AWS Athena and Glue: Serverless Data Analytics
Amazon Athena and AWS Glue are the two pillars of serverless analytics on AWS. Athena lets you run SQL directly against files sitting in S3 — no cluster to manage, no data loading step, pay only for the bytes you scan. Glue sits alongside it as a managed ETL service and metadata catalog: crawlers discover your data, the Data Catalog stores schema, and Glue ETL jobs transform raw files into optimized Parquet at scale. Together they form a practical, low-overhead data lake that can scale from gigabytes to petabytes without you provisioning a single server. This guide covers everything you need to build, optimize, and govern a production Athena + Glue pipeline in 2026.
Table of Contents
- Athena Overview and Pricing
- Creating Tables: DDL, Partitions, MSCK REPAIR
- Analytical SQL Examples
- Athena Best Practices: Columnar Formats and Partitioning
- AWS Glue Data Catalog and Crawlers
- Glue ETL Jobs: PySpark CSV to Parquet
- Glue DataBrew: Visual Data Preparation
- Lake Formation: Fine-Grained Access Control
- Athena Federated Query
- Cost Optimization Strategies
- boto3: Running Athena Queries Programmatically
- Frequently Asked Questions
Athena Overview and Pricing
Amazon Athena is an interactive query service built on top of Presto/Trino (the open-source distributed SQL engine). You point it at an S3 location, define a table schema in the Glue Data Catalog, and run ANSI SQL. No infrastructure to start, stop, or patch.
| Dimension | Detail |
|---|---|
| Pricing | $5 per TB of data scanned. Only bytes read from S3 count — not bytes returned to you. |
| Minimum charge | 10 MB per query (even if your result is 1 KB) |
| Supported formats | CSV, JSON, ORC, Parquet, Avro, TSV, Ion, custom SerDe |
| Compression | GZIP, Snappy, ZSTD, LZO, Brotli (format-dependent) |
| DDL operations | Free — CREATE TABLE, DROP TABLE, SHOW PARTITIONS don't scan data |
| Result storage | Query results written to a designated S3 output location; cached for 24h by default |
| Concurrency | Default 20 DML queries in parallel per account; request increase via Service Quotas |
Creating Tables: DDL, Partitions, MSCK REPAIR
Athena uses the Hive DDL syntax. Tables are external — the data stays in S3 and the schema lives in the Glue Data Catalog. Here is a realistic example for an e-commerce clickstream dataset partitioned by year, month, and day:
-- Create a partitioned external table pointing at Parquet files in S3
CREATE EXTERNAL TABLE clickstream (
event_id STRING,
user_id BIGINT,
session_id STRING,
page STRING,
referrer STRING,
device_type STRING,
country_code STRING,
duration_ms INT,
revenue DOUBLE
)
PARTITIONED BY (
year STRING,
month STRING,
day STRING
)
STORED AS PARQUET
LOCATION 's3://my-data-lake/clickstream/'
TBLPROPERTIES (
'parquet.compress'='SNAPPY',
'classification'='parquet'
);
-- After adding new partition folders to S3, make Athena discover them:
MSCK REPAIR TABLE clickstream;
-- Or add a specific partition manually (faster for a single new day):
ALTER TABLE clickstream ADD IF NOT EXISTS
PARTITION (year='2026', month='06', day='06')

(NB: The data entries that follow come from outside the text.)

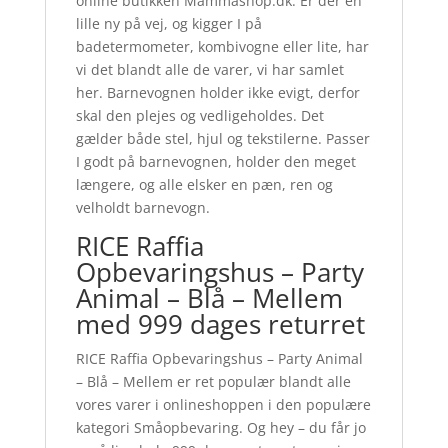
online butikken Mammashop.dk. Er der en
lille ny på vej, og kigger I på
badetermometer, kombivogne eller lite, har
vi det blandt alle de varer, vi har samlet
her. Barnevognen holder ikke evigt, derfor
skal den plejes og vedligeholdes. Det
gælder både stel, hjul og tekstilerne. Passer
I godt på barnevognen, holder den meget
længere, og alle elsker en pæn, ren og
velholdt barnevogn.
RICE Raffia
Opbevaringshus – Party
Animal – Blå – Mellem
med 999 dages returret
RICE Raffia Opbevaringshus – Party Animal
– Blå – Mellem er ret populær blandt alle
vores varer i onlineshoppen i den populære
kategori Småopbevaring. Og hey – du får jo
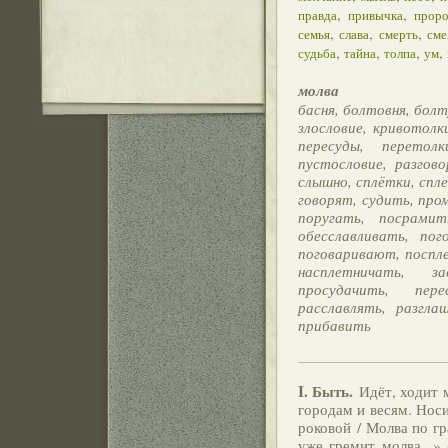
,
,
правда
привычка
проро
,
,
,
семья
слава
смерть
сме
,
,
,
,
судьба
тайна
толпа
ум
молва
басня, болтовня, болт
злословие, кривотолки
пересуды, перетолк
пустословие, разгово
слышно, сплётки, спле
говорят, судить, про
поругать, посрамит
обесславливать, по
поговаривают, поспле
насплетничать, з
просудачить, пере
расславлять, разгла
прибавить
I.
Быть.
Идёт, ходит м
городам и весям. Носи
роковой / Молва по гр
уже гремит молва...» 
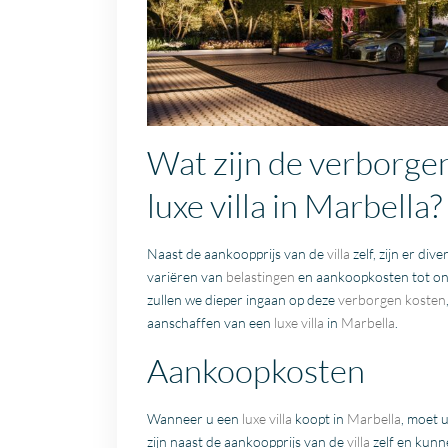
Wat zijn de verborgen
luxe villa in Marbella?
Naast de aankoopprijs van de
villa
zelf, zijn er div
variëren van
belastingen
en aankoopkosten tot o
zullen we dieper ingaan op deze
verborgen kosten
aanschaffen van een
luxe villa
in
Marbella
.
Aankoopkosten
Wanneer u een
luxe villa
koopt in
Marbella
, moet 
zijn naast de aankoopprijs van de
villa
zelf en kunne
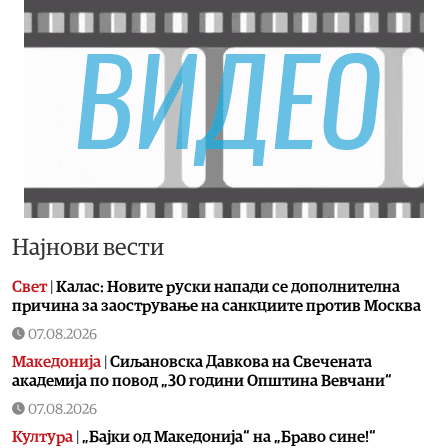
Најнови вести
Свет
|
Калас: Новите руски напади се дополнителна
причина за заострување на санкциите против Москва
07.08.2026
Македонија
|
Сиљановска Давкова на Свечената
академија по повод „30 години Општина Вевчани“
07.08.2026
Култура
|
„Бајки од Македонија“ на „Браво сине!“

LOCATION 's3://my-data-lake/clickstream/year=2026/month=06/day=06/';
key=value folder naming convention (Hive-style). Example: s3://bucket/clickstream/year=2026/month=06/day=06/. Athena automatically maps folder segments to partition columns. If your S3 paths don't follow this convention, use explicit ALTER TABLE ADD PARTITION instead of MSCK REPAIR.MSCK REPAIR TABLE scans all S3 prefixes under the table location and registers any unregistered partitions. On very large tables with thousands of partitions it can be slow — in that case, use Glue crawlers or the ALTER TABLE ADD PARTITION approach via AWS CLI or boto3.
Analytical SQL Examples
Athena supports most ANSI SQL including window functions, CTEs, UNNEST, JSON extraction, and approximate aggregations. Below are practical examples covering common analytics patterns.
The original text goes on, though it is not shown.